Query.rs and Reddit Content Fetching Fix Plan
Problem Statement
The test_query_rs_crates_search test is failing because:
- Query.rs search returns mixed results (actual crates + Reddit posts about crates)
- Reddit posts don't have crates.io API data fields (Description, Downloads, etc.)

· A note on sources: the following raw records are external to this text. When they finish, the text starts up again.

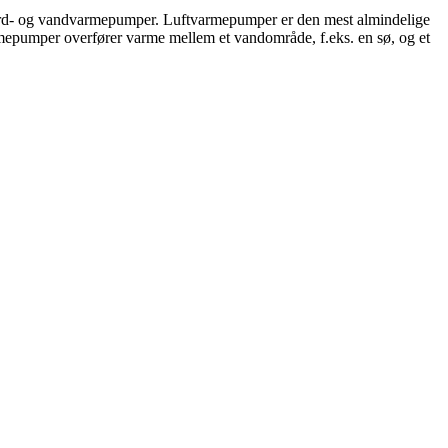
, jord- og vandvarmepumper. Luftvarmepumper er den mest almindelige
mepumper overfører varme mellem et vandområde, f.eks. en sø, og et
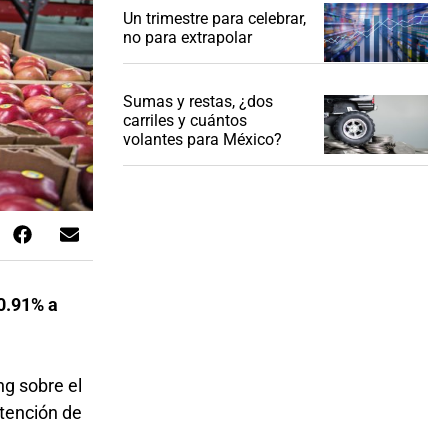
Un trimestre para celebrar,
no para extrapolar
Sumas y restas, ¿dos
carriles y cuántos
volantes para México?
0.91% a
ng sobre el
ntención de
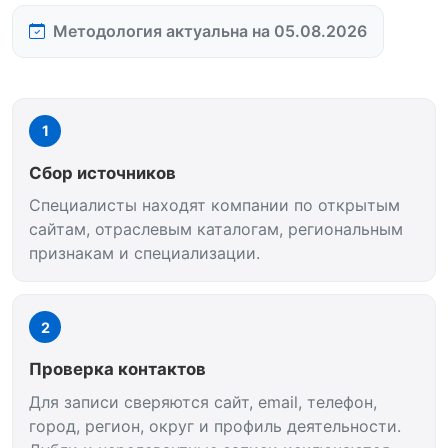
Методология актуальна на 05.08.2026
1
Сбор источников
Специалисты находят компании по открытым
сайтам, отраслевым каталогам, региональным
признакам и специализации.
2
Проверка контактов
Для записи сверяются сайт, email, телефон,
город, регион, округ и профиль деятельности.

- Content is potentially being fetched multiple times for the same URL
- No configurable option to control whether to fetch full content
Solution Architecture
1. Add Fetch Content Configuration Parameter
Location: terraphim_types::Haystack
pub struct Haystack {
pub location: String,
pub service: ServiceType,
pub read_only: Option<bool>,
pub atomic_server_secret: Option<String>,
pub extra_parameters: Option<Map<String, String>>,
pub fetch_content: Option<bool>, }
Default Behavior: fetch_content = false (lightweight, metadata only)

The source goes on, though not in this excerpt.